What lines in the data below mention the string "Southern"? Copy them out.

**Records for this exercise**.
[Start of Attachment]

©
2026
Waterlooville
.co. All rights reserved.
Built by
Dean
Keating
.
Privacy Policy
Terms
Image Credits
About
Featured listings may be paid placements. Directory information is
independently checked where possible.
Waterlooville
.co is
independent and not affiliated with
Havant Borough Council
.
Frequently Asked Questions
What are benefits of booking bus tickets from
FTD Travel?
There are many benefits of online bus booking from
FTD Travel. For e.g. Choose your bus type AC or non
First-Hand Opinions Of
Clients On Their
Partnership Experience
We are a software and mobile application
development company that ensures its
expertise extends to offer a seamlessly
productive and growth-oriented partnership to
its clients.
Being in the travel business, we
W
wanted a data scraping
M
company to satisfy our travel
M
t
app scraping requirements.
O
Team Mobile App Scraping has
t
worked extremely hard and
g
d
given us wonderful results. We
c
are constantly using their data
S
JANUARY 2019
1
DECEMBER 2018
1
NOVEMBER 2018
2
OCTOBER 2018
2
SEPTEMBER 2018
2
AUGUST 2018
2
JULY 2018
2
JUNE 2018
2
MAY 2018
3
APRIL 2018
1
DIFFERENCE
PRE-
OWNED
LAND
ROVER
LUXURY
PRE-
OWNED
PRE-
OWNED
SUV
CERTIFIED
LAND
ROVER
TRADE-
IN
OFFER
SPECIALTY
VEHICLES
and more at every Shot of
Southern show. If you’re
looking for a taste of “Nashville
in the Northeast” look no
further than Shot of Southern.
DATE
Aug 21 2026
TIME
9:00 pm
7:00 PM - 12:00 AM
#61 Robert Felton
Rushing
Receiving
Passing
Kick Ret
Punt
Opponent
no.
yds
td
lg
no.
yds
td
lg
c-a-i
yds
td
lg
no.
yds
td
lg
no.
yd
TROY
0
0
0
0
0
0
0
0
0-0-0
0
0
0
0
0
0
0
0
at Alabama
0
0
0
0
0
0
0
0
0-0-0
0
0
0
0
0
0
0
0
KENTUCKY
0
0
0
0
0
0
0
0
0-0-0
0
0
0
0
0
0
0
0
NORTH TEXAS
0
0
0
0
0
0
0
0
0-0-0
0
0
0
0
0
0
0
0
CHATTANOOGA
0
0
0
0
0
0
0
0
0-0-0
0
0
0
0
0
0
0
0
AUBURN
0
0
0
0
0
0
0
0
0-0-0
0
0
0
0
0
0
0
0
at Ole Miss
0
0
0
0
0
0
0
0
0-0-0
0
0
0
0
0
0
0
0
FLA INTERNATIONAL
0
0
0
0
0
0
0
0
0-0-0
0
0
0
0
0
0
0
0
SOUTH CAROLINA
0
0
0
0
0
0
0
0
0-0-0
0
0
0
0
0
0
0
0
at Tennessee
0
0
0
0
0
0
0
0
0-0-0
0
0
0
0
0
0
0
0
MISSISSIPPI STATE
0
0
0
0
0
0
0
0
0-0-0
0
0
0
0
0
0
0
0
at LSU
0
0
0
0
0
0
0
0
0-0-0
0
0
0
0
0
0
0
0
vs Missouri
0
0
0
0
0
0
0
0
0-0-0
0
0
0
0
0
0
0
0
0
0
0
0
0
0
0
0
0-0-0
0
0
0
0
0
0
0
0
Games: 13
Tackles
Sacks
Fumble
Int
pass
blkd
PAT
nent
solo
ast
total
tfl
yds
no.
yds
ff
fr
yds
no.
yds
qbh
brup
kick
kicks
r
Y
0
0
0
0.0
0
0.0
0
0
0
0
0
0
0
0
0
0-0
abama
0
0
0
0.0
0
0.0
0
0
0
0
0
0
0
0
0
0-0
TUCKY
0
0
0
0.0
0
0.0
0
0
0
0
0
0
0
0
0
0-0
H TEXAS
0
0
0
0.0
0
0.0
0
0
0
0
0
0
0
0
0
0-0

[End of Attachment]

**Task solution**.
Southern show. If you’re
further than Shot of Southern.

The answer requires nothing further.